A radium nucleus (mass 226 u) at rest decays into a radon nucleus (symbol Rn, mass 222 u) and an alpha particle (symbol \(\alpha,\) mass 4 u). (a) Find the ratio of the speeds \(v_{\alpha} / v_{\mathrm{Rn}}\) after the decay. (b) Find the ratio of the magnitudes of the momenta \(p_{\alpha} / p_{\mathrm{Rn}^{*}}\) (c) Find the ratio of the kinetic energies \(K_{\alpha} / K_{\mathrm{Rn}} .\) (Note: "u" is a unit of mass; it is not necessary to convert it to kg.)

Considering that the radium nucleus is initially at rest and there are no external forces acting on the system, the total momentum before and after the decay should be equal: \(m_\mathrm{Ra}v_\mathrm{Ra} = m_\mathrm{Rn}v_\mathrm{Rn} + m_\alpha v_\alpha\) Initially, since the radium nucleus is at rest, \(m_\mathrm{Ra}v_\mathrm{Ra} = 0\). Thus, the equation becomes: \(0 = m_\mathrm{Rn}v_\mathrm{Rn} + m_\alpha v_\alpha\) We can rearrange the equation to find the ratio \(v_\alpha / v_\mathrm{Rn}\): \(v_\alpha / v_\mathrm{Rn} = -m_\mathrm{Rn} / m_\alpha\)

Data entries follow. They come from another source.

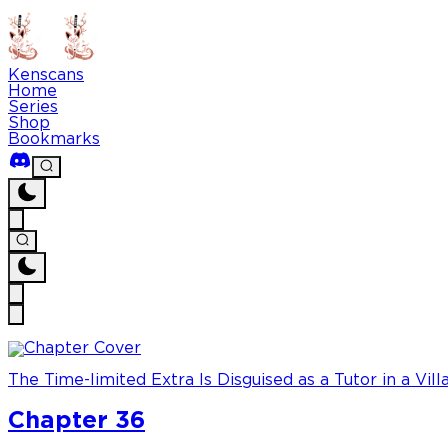
Kenscans
Home
Series
Shop
Bookmarks
The Time-limited Extra Is Disguised as a Tutor in a Vill
Chapter 36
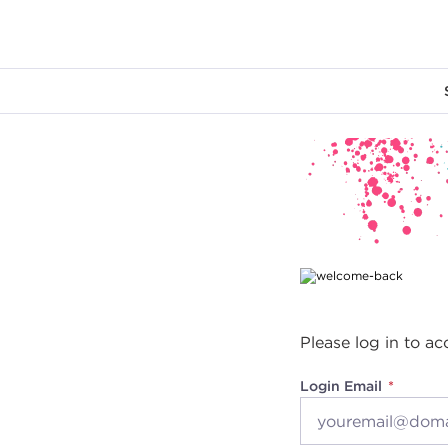
Main content
Please log in to ac
Login Email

Using the masses given in the problem, we can substitute the values into the equation for the speed ratio: \(v_\alpha / v_\mathrm{Rn} = - (222\,\text{u}) / (4\,\text{u})\) \(v_\alpha / v_\mathrm{Rn} = -55.5\) The negative sign indicates that the velocities have opposite directions, as expected due to conservation of momentum. Now we have found the ratio of the speeds after decay: \(v_\alpha / v_\mathrm{Rn} = 55.5\)

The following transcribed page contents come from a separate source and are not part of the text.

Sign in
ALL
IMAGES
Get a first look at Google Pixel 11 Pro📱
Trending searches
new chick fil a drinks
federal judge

Now let's calculate the ratio of the magnitudes of the momenta \(p_\alpha / p_\mathrm{Rn}\): Since \(p_\alpha = m_\alpha v_\alpha\) and \(p_\mathrm{Rn} = m_\mathrm{Rn} v_\mathrm{Rn}\), we can write the ratio as: \(p_\alpha / p_\mathrm{Rn} = (m_\alpha v_\alpha) / (m_\mathrm{Rn} v_\mathrm{Rn})\) By using the speed ratio we found earlier, we can simplify this expression: \(p_\alpha / p_\mathrm{Rn} = (m_\alpha / m_\mathrm{Rn}) (v_\alpha / v_\mathrm{Rn})\) \(p_\alpha / p_\mathrm{Rn} = (4\,\text{u} / 222\,\text{u}) (55.5)\) \(p_\alpha / p_\mathrm{Rn} = 1\) The ratio of the magnitudes of the momenta of the alpha particle and the radon nucleus is equal to 1.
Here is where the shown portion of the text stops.